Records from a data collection

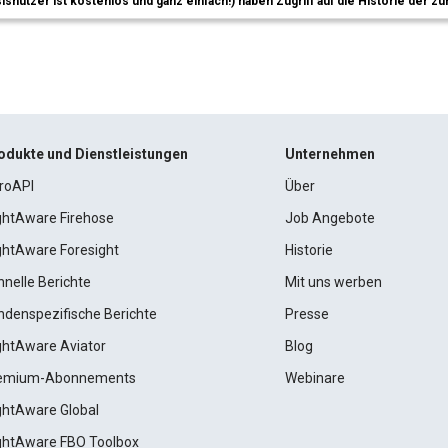
sisnutzer ist kostenlos und ganz einfach!) haben Zugriff auf die Historie der
odukte und Dienstleistungen
Unternehmen
roAPI
Über
ightAware Firehose
Job Angebote
ightAware Foresight
Historie
hnelle Berichte
Mit uns werben
ndenspezifische Berichte
Presse
ightAware Aviator
Blog
emium-Abonnements
Webinare
ightAware Global
ightAware FBO Toolbox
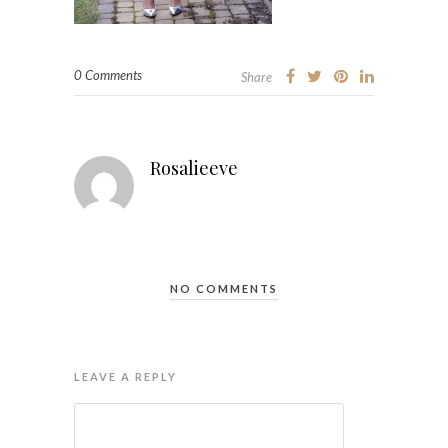
0 Comments
Share
Rosalieeve
NO COMMENTS
LEAVE A REPLY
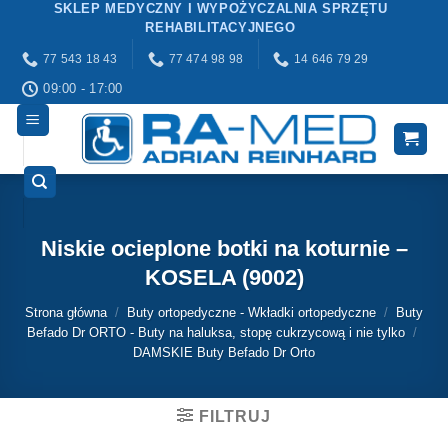
SKLEP MEDYCZNY I WYPOŻYCZALNIA SPRZĘTU
Przewiń
REHABILITACYJNEGO
do
77 543 18 43
77 474 98 98
14 646 79 29
zawartości
09:00 - 17:00
Niskie ocieplone botki na koturnie –
KOSELA (9002)
Strona główna
/
Buty ortopedyczne - Wkładki ortopedyczne
/
Buty
Befado Dr ORTO - Buty na haluksa, stopę cukrzycową i nie tylko
/
DAMSKIE Buty Befado Dr Orto
FILTRUJ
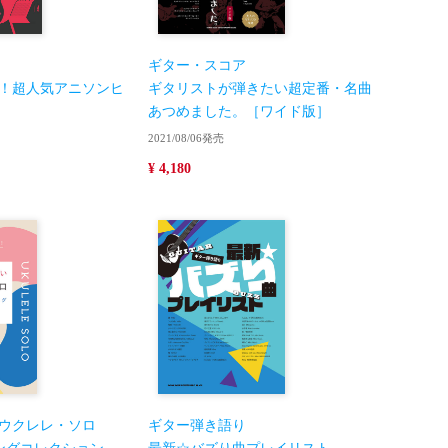
ギター・スコア
！超人気アニソンヒ
ギタリストが弾きたい超定番・名曲
あつめました。［ワイド版］
2021/08/06発売
¥ 4,180
ウクレレ・ソロ
ギター弾き語り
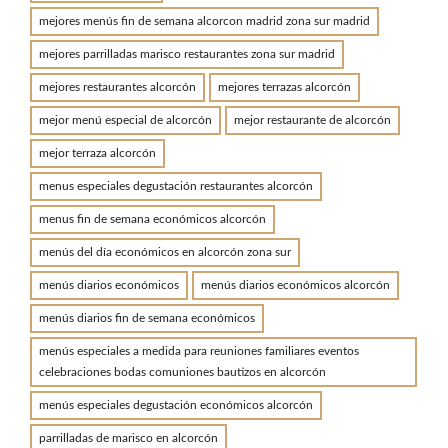
mejores menús fin de semana alcorcon madrid zona sur madrid
mejores parrilladas marisco restaurantes zona sur madrid
mejores restaurantes alcorcón
mejores terrazas alcorcón
mejor menú especial de alcorcón
mejor restaurante de alcorcón
mejor terraza alcorcón
menus especiales degustación restaurantes alcorcón
menus fin de semana económicos alcorcón
menús del día económicos en alcorcón zona sur
menús diarios económicos
menús diarios económicos alcorcón
menús diarios fin de semana económicos
menús especiales a medida para reuniones familiares eventos
celebraciones bodas comuniones bautizos en alcorcón
menús especiales degustación económicos alcorcón
parrilladas de marisco en alcorcón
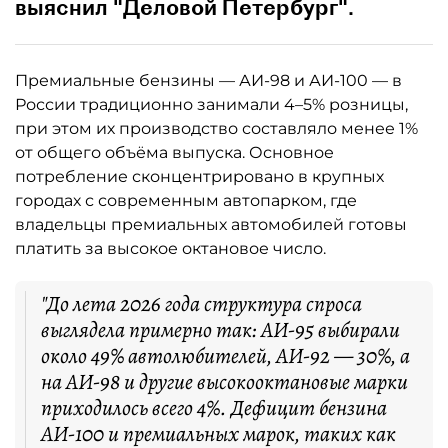
выяснил "Деловой Петербург".
Премиальные бензины — АИ-98 и АИ-100 — в
России традиционно занимали 4–5% розницы,
при этом их производство составляло менее 1%
от общего объёма выпуска. Основное
потребление сконцентрировано в крупных
городах с современным автопарком, где
владельцы премиальных автомобилей готовы
платить за высокое октановое число.
"До лета 2026 года структура спроса
выглядела примерно так: АИ-95 выбирали
около 49% автолюбителей, АИ-92 — 30%, а
на АИ-98 и другие высокооктановые марки
приходилось всего 4%. Дефицит бензина
АИ-100 и премиальных марок, таких как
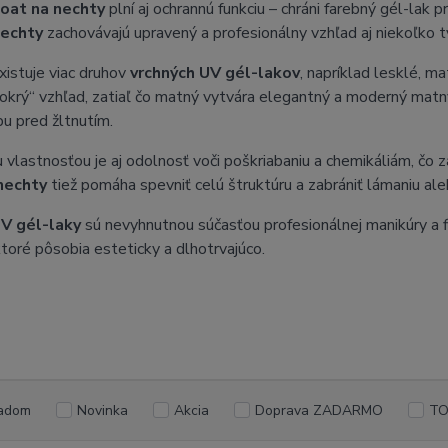
oat na nechty
plní aj ochrannú funkciu – chráni farebný gél-lak
echty
zachovávajú upravený a profesionálny vzhľad aj niekoľko tý
xistuje viac druhov
vrchných UV gél-lakov
, napríklad lesklé, 
okrý“ vzhľad, zatiaľ čo matný vytvára elegantný a moderný matný 
rbu pred žltnutím.
 vlastnosťou je aj odolnosť voči poškriabaniu a chemikáliám, čo 
nechty
tiež pomáha spevniť celú štruktúru a zabrániť lámaniu al
V gél-laky
sú nevyhnutnou súčasťou profesionálnej manikúry a 
ktoré pôsobia esteticky a dlhotrvajúco.
adom
Novinka
Akcia
Doprava ZADARMO
TO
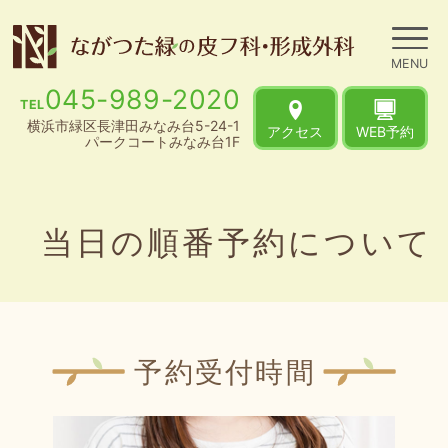
045-989-2020
TEL
横浜市緑区長津田みなみ台5-24-1
アクセス
WEB予約
パークコートみなみ台1F
当日の順番予約について
予約受付時間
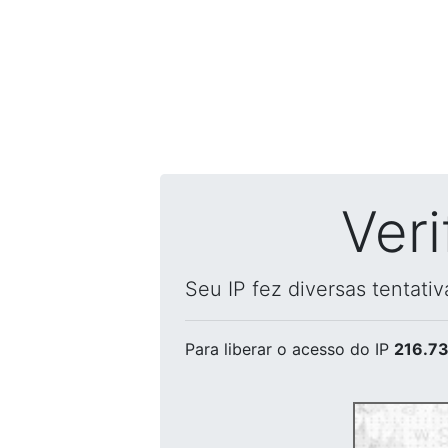
Ver
Seu IP fez diversas tentati
Para liberar o acesso
do IP
216.73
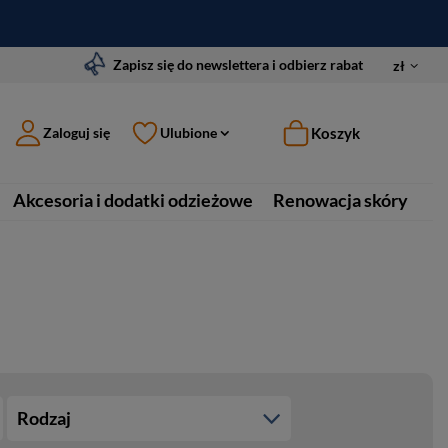
Zapisz się do newslettera i odbierz rabat
zł
Koszyk
Zaloguj się
Ulubione
Akcesoria i dodatki odzieżowe
Renowacja skóry
Rodzaj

[Instructions to follow]
Take every line from the data above that holds "menús" and copy it out.

[Problem solution]
mejores menús fin de semana alcorcon madrid zona sur madrid
menús del día económicos en alcorcón zona sur
menús diarios económicos
menús diarios económicos alcorcón
menús diarios fin de semana económicos
menús especiales a medida para reuniones familiares eventos
menús especiales degustación económicos alcorcón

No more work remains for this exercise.